1. Wear water shoes to cross.
2. If only a couple of water crossings you can remove socks/insoles and cross in shoes/no socks. Put shoes back on with two bread bags over socks for some distance until shoes dry out some.
3. If alot of crossings you might just leave socks on and then at camp, change into dry socks and cover them with two bread bags if you need your shoes on.
Only with experimentation will you find what works best for you.Apr 1, 2011 at 1:17 pm #1718519
Wet feet doesn't cause blisters!
Blisters are the result of a hot spot caused by rubbing/friction!Apr 1, 2011 at 1:27 pm #1718527
Go back a couple of hundred years, and my ancestors wore a kilt and leather brogues on their feet. For good reason, as Scotland is a wet climate, and they had many bogs and streams to cross daily. The kilt meant no wet fabric against their lower legs. Brogues are shoes with lots of perforations. Yes the water comes in, but it goes out just as easily. Modern sandals use the same idea. National costumes are maybe a tourist thing these days, but their origins lie in function.Apr 1, 2011 at 1:27 pm #1718528
Here you go Jerry…Apr 1, 2011 at 1:28 pm #1718530
@sbhikesLocale: Santa Barbara (Name: Diane)
Wet feet don't cause blisters. They may even cure them. When I hiked the PCT I had blisters from about day 4 all the way through to about the 750 mile mark. At that point, I was in the Sierras where the trail was basically a stream and my feet were wet all day long. My blisters finally went away and my feet became very tough.
In Washington on the PCT I was constantly being rained on or walking through wet plants so my feet were once again always wet. No blisters then, either.
So long as your feet dry out each day for a little while, you won't get trench foot. My feet dried out at night.
Goretex or other waterproof shoes will only make you miserable. Breathable, quick to drain is much better. You can also hike in sandals. I hiked a portion of the JMT last summer wearing Chacos with wool socks. I never had to give any stream crossings a second thought and wearing Chacos was a delight (except in the snow where they pretty much sucked.)Apr 1, 2011 at 1:47 pm #1718536
@philipdLocale: Ontario, Canada
As mentioned by a few folks on the thread…for me the key is drying my feet out thoroughly during the evening. I have gone 3-4 days with wet feet all day every day and as long as I am able to dry my feet in the evening and into a pair of clean/dry socks that I keep for sleeping in then I have been good.

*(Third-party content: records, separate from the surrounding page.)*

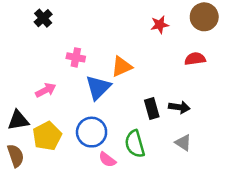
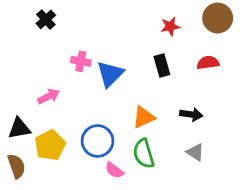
orange triangle: (122, 67) -> (144, 117), moved
blue triangle: (98, 88) -> (110, 74), moved
black rectangle: (152, 109) -> (162, 66), moved

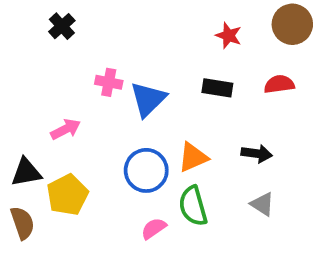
red star: (170, 26) -> (229, 35), turned 30
black rectangle: (162, 66) -> (217, 88), turned -65
blue circle: (98, 141) -> (146, 170), moved
pink semicircle: (114, 170) -> (154, 228), turned 108

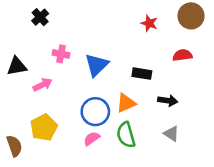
pink cross: (109, 82) -> (61, 54), moved
black rectangle: (217, 88) -> (142, 74), moved
black triangle: (26, 172) -> (17, 66), moved
pink semicircle: (154, 228) -> (92, 139), moved

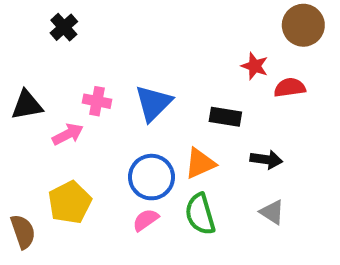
red star: (149, 23) -> (255, 66), moved
pink cross: (61, 54) -> (97, 101), moved

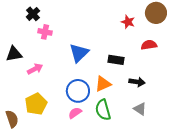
red star: (255, 66) -> (128, 22), moved
pink cross: (97, 101) -> (45, 32), moved

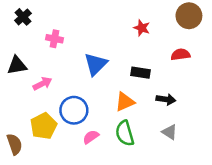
black cross: (33, 14) -> (23, 17), moved
red star: (128, 22) -> (142, 28), moved
blue circle: (78, 91) -> (74, 110), moved

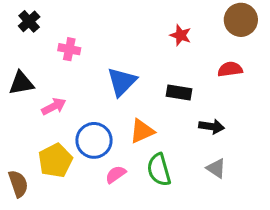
orange triangle: (125, 102) -> (142, 131), moved

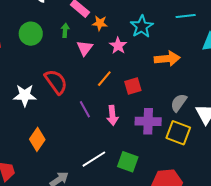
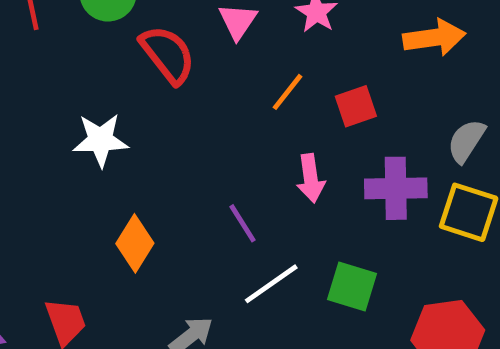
red semicircle: (56, 82) -> (168, 54), moved
purple line: (85, 109) -> (243, 223), moved

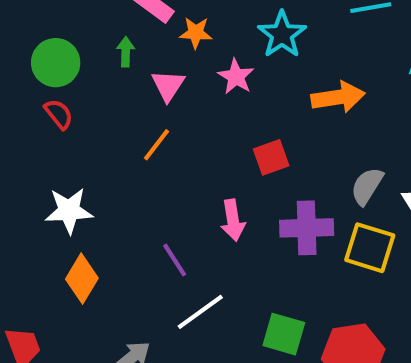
red semicircle: (168, 54) -> (59, 114), moved, size x0.6
orange line: (287, 92) -> (156, 145), moved
white star: (101, 140) -> (69, 211), moved
green square: (352, 287) -> (284, 334), moved

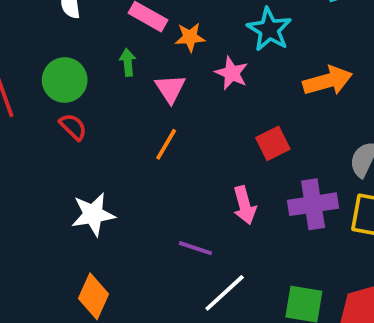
purple line: (175, 260) -> (195, 248), turned -32
orange diamond: (82, 279) -> (93, 296), moved

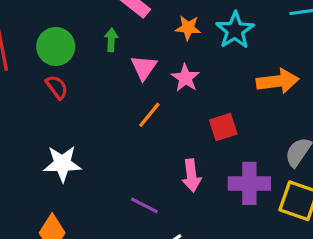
orange star: (190, 37) -> (188, 28), moved
pink star: (232, 73) -> (185, 78), moved
orange line: (166, 144) -> (149, 115), moved

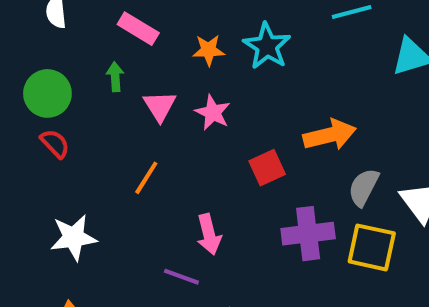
orange arrow: (278, 81) -> (330, 135), moved
orange line: (149, 115) -> (146, 178), moved
pink arrow: (191, 175) -> (209, 234), moved

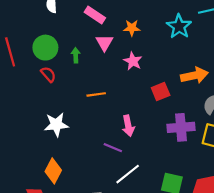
cyan star: (267, 46) -> (179, 26), moved
green arrow: (115, 77) -> (76, 55), moved
pink triangle: (160, 106) -> (104, 43), moved
orange line: (146, 178) -> (96, 94), turned 48

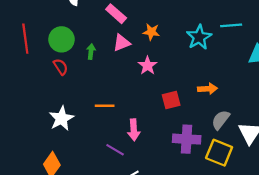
pink triangle: (104, 43) -> (122, 43), turned 30
orange arrow: (194, 75) -> (208, 89), size x0.7
orange line: (96, 94) -> (105, 106), moved
white star: (56, 125) -> (61, 118), turned -30

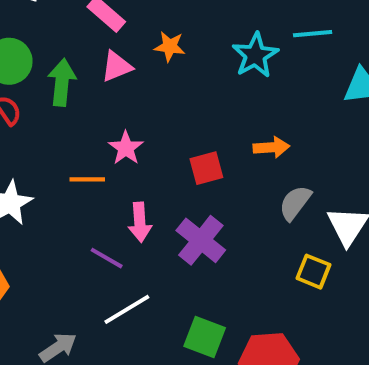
green arrow: (91, 51) -> (62, 82), size x1.6
pink star: (148, 66) -> (126, 148), moved
purple cross: (187, 139) -> (201, 240), moved, turned 36
yellow square: (219, 153) -> (314, 272), moved, size x0.7

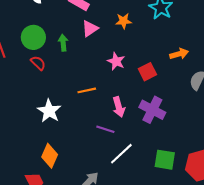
orange star: (170, 46) -> (124, 21), moved
green arrow: (62, 82) -> (63, 43), size x0.7
pink star: (126, 148) -> (116, 61), moved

I use a non-wp trail runner and merino wool socks. I do watch my feet during the day and apply a bit of a generic version of sport slick to my toes sometimes as a preventative but not sure that is even needed. Works for me.Apr 1, 2011 at 1:49 pm #1718537
That pic looks familiar.
I do the unimaginable and cross the stream in my bare feet. Then put on dry socks.